# 3.2.10a

We wish to integrate $f(x)$ from 48 to 72. This is the same as integrating $0.02e^{-0.02x}$ from 0 to 24, which we know has an exponential distribution with parameter $\lambda = 0.02$. Such a function has the CDF $F(x) = 1 - e^{-0.02x}$ for $x > 0$. Therefore, the answer is
\begin{align}
F(24) - F(0) &= (1 - e^{-0.02 \cdot 24}) - (1 - e^{-0.02 \cdot 0}) \\
= 1 - e^{-0.48}.
\end{align}

We can confirm this with R:

In [1]:
1 - exp(-0.48)

In [2]:
integrate(f = function (x) 0.02*exp(-0.02*(x - 48)), lower = 48, upper = 72)

0.3812166 with absolute error < 4.2e-15

# 3.2.10b

We integrate $f(x)$ from 96 to 168, which is the same as integrating $0.02e^{-0.02x}$ from 48 to 120. Therefore, the answer is $(1 - e^{-0.02 \cdot 120}) - (1 - e^{-0.02 \cdot 48}) = e^{-0.96} - e^{-2.40}$. We can confirm this with R:

In [1]:
exp(-0.96) - exp(-2.40)

In [2]:
integrate(f = function (x) 0.02*exp(-0.02*(x - 48)), lower = 96, upper = 168)

0.2921749 with absolute error < 3.2e-15

# 3.3.7a

The median of a probability distribution with CDF $F$ is the value $x$ such that $F(x) = 1/2$. Therefore, we need only solve
\begin{align}
F(x) &= 1/2 \\
\frac{x^2}{4} &= 1/2 \\
x &= \sqrt{2}
\end{align}

To find the interquartile range, we need to find the first and third quartiles, which are the values $x_1, x_3$ such that $F(x_1) = 1/4, F(x_3) = 3/4$. By the same procedure above, we get $x_1 = 1, x_3 = \sqrt{3}$. Therefore, the interquartile range is $\sqrt{3} - 1$.

# 3.3.7b

To find the mean and standard deviation, we need to find the PDF $f$ first.
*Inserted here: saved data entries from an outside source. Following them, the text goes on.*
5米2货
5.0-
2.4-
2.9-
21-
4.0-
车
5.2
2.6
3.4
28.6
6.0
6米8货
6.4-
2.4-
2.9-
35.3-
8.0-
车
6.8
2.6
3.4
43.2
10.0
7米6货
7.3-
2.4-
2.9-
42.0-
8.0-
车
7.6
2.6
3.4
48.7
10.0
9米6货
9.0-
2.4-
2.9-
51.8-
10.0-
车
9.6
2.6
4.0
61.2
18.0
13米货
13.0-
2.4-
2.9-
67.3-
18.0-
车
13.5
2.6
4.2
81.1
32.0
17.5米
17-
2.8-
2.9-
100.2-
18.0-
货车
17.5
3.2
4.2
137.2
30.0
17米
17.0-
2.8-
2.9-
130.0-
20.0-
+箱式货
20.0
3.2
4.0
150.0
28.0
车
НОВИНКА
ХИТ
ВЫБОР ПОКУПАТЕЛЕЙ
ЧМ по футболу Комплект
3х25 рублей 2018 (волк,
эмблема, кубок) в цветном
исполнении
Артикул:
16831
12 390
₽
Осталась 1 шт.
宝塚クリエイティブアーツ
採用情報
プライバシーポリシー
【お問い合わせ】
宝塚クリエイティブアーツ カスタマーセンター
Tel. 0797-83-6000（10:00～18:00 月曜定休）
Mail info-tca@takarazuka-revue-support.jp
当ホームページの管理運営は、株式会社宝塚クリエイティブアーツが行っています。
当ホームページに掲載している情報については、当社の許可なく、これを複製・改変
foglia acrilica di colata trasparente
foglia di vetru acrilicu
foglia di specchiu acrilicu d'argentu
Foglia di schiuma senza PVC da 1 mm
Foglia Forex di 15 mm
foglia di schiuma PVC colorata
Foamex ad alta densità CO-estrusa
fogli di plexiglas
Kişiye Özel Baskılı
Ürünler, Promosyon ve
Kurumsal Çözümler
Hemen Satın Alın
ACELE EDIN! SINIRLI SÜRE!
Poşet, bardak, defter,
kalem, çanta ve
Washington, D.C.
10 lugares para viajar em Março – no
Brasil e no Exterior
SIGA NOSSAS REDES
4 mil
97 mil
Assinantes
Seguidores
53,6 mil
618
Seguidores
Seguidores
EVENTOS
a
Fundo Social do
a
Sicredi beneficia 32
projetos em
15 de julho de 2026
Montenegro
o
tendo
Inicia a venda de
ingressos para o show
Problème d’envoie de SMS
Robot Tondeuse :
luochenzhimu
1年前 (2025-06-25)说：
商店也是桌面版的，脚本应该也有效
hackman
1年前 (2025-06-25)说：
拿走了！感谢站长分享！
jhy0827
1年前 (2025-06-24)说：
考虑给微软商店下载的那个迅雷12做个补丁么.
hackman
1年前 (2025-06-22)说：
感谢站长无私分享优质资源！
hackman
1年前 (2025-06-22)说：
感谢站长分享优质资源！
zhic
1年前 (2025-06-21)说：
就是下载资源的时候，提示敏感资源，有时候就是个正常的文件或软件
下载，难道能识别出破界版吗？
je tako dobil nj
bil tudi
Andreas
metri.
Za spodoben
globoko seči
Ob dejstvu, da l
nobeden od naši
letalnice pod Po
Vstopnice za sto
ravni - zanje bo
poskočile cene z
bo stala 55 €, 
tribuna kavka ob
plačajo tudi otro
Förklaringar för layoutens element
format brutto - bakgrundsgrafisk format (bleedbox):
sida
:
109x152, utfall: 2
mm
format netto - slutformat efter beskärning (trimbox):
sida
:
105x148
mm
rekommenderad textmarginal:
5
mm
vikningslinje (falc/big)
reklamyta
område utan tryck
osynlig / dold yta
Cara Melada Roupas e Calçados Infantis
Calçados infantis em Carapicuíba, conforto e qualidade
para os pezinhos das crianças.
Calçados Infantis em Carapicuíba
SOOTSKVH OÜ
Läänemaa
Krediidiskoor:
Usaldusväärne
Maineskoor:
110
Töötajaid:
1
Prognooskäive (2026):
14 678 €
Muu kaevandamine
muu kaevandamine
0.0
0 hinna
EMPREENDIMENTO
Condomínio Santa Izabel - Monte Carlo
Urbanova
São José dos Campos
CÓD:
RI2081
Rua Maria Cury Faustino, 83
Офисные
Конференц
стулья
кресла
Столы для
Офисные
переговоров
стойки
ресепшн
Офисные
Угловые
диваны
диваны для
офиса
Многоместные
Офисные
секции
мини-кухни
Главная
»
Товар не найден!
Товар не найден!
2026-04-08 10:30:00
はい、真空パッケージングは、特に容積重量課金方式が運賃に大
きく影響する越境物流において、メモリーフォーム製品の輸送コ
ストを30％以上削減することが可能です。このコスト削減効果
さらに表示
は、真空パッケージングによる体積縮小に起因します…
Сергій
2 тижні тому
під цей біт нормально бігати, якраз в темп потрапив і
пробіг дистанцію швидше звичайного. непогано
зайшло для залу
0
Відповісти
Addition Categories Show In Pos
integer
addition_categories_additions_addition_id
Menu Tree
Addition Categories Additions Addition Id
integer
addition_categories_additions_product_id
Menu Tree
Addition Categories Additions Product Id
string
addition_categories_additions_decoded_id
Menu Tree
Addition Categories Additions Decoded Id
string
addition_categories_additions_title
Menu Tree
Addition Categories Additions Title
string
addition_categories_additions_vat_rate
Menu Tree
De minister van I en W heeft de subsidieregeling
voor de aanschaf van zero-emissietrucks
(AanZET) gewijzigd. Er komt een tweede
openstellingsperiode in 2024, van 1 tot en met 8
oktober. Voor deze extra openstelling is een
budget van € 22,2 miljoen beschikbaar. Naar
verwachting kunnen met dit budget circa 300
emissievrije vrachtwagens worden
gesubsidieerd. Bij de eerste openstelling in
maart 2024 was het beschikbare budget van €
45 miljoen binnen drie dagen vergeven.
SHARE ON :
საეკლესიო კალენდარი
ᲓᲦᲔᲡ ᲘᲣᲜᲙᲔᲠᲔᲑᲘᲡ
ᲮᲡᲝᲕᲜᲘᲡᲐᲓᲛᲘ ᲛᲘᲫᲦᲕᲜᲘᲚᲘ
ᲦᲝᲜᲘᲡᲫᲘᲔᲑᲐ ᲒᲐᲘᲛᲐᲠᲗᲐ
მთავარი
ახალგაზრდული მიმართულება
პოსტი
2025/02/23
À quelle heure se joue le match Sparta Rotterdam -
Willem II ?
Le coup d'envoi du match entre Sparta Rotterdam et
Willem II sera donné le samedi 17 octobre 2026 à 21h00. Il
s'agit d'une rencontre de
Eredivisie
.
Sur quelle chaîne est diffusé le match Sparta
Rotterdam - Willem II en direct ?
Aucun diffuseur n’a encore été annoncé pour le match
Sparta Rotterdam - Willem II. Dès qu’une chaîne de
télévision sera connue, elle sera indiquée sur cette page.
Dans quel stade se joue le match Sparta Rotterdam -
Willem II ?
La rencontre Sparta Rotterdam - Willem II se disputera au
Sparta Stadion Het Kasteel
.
We just have to differentiate the CDF, so the $f(x) = F'(x) = x/2$ for $x$ between 0 and 2.

\begin{align}
E[X] &= \int_{-\infty}^{\infty} xf(x) dx \\
&= \int_0^2 \frac{x^2}{2} dx \\
&= \frac{x^3}{6}|_0^2 = \frac{4}{3}
\end{align}

\begin{align}
E[X^2] &= \int_{-\infty}^{\infty} x^2f(x) dx \\
&= \int_0^2 \frac{x^3}{2} dx \\
&= \frac{x^4}{8}|_0^2 = \frac{16}{8} = 2
\end{align}

\begin{align}
V[X] &= E[X^2] - E[X]^2 \\
&= 2 - (\frac{4}{3})^2 = \frac{18}{9} - \frac{16}{9} = \frac{2}{9}
\end{align}

Therefore, $\sigma_X = \sqrt{V[X]} = \sqrt{\frac{2}{9}}$.

We can confirm this with R:

In [20]:
integrate(function (x) x^2 / 2, lower = 0, upper = 2)

1.333333 with absolute error < 1.5e-14

In [21]:
integrate(function(x) x^3 / 2, lower = 0, upper = 2)

2 with absolute error < 2.2e-14

# 3.4.2

Since we are concerned with whether cars stop at the intersection when no other cars are visible, we can assume that the probability that any given car stops is independent of the probability that any other car stops. Therefore, the event that each car stops can be considered a Bernoulli trial with probability $p = 0.3$ of success. Since $X$ is the number of cars out of 15 that stop, we can consider $X$ to be a binomial random variable with parameters $n = 15$ and $p = 0.3$. The expected value $E[X]$ is $np = 4.5$, and the variance $V[X] = np(1-p) = 3.15$.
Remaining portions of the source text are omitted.